Coastal wetland ecosystems are networked in partnerships that create value for the community and that share the abundance. The intertidal zone is a place that is rich in nutrients flowing down from the rivers and coming in from the sea. The coastal wetland ecosystem captures these nutrients with a network of critical partnerships, holding strong together and sharing what they have. Human examples include when businesses team up with not-for-profits to provide greater benefit to the economic ecosystem — or when a municipality partners with an outside expert whose services are useful across several streams of municipal functioning. This networking of partnerships is what makes it possible to withstand bigger hits. What are the ways that we can stay connected, create value, and share what is needed, so that we can engage evolutionary change — even in the face of disturbance?
Seagrasses create a safe place to be and grow. Just under the water’s edge, seagrasses create safe harbour for new salmon who have just come down the stream. This is where they’ll remain for a while, growing strong and mustering up the courage to head out on their three-year journey to the deep ocean.
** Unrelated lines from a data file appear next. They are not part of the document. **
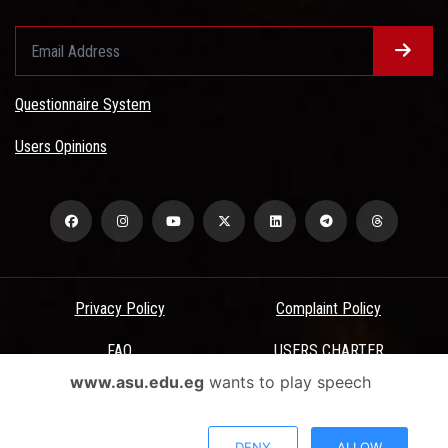
Questionnaire System
Users Opinions
Privacy Policy
Complaint Policy
FAQ
USERS CHARTER
www.asu.edu.eg
wants to play speech
Terms & Conditions
All Rights Reserved - Ain Shams University - ASU Electronic Portal ©
DENY
ALLOW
On the other hand, returning salmon, exhausted from their trip back inland, rest in these same communities of grasses, gaining sustenance before heading up the stream they were born in to start the next generation. How does our network of partnerships create a safe space for new arrivals to gain confidence and for experienced talent to recharge before they take on the next big piece of work?
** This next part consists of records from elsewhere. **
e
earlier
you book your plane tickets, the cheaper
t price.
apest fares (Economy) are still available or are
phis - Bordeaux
We need each other and we should work together. Probably the biggest piece of work we share with beach grass is about creating a good life and a healthy world community. Coastal wetlands, especially when not interfered with — i.e., given the space to do their work — employ crucial strategies to reversing global warming by capturing vast amounts of carbon, known as blue carbon.[2] Nature balances the atmosphere through living communities like coastal wetlands — essential natural communities that work synergistically to remove certain ingredients from circulation, like excess carbon, and make important resources, like oxygen, more available to us all. Doing our part to work with Nature on her global blue carbon strategy is essential to our survival and quality of life. What are we doing as a business community to keep helpful resources and learning circulating while safely retiring unhelpful materials, models and ways of thinking?
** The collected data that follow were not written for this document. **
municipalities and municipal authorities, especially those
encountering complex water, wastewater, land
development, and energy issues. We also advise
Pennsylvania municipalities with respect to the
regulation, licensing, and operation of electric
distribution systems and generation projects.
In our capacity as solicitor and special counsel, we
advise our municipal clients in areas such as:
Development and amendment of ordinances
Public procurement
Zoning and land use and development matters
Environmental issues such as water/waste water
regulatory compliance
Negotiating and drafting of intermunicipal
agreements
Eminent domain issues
Returning to the strategy session…
I closed the sliding glass door behind me and entered the silence of the fishing hut with its crackling fire and deep-thinking people. I threw a couple pebbles on the table along with my two cents of strategy. “We just gotta stay flexible, keep a good atmosphere, remember our partners, share the good stuff, and make time and space to watch the grass grow.”
Footnotes
[1] In 2019, MIT professor of civil and environmental engineering Heidi Nepf and doctoral student Jiarui Lei studied the scale of a seagrass meadow relative to its effect in dampening wave energy. They found that submerged aquatic vegetation, including seagrass, provides an overall value of more than $4 trillion globally every year in preventing beach erosion, protecting seawalls and other structures, improving water quality, providing habitat, and sequestering carbon to help limit future climate change. Read article ↩
[2] Project Drawdown, a book of 82 solutions to eliminate 1 trillion tonnes of CO2 from the atmosphere by 2050, enough to prevent the dangerous climate tipping point of 2 degrees Celsius. These solutions would cost less and produce more jobs than “business as usual”. The strategy of protecting and restoring coastal wetlands is #52 in this comprehensive plan to put the biosphere back on track by 2050. ↩
Anne-Marie Daniel is a partner at Roy Group and lead of NatuR&D, a consultancy that helps people create the solutions they want to see in the world, as guided by Nature’s wisdom.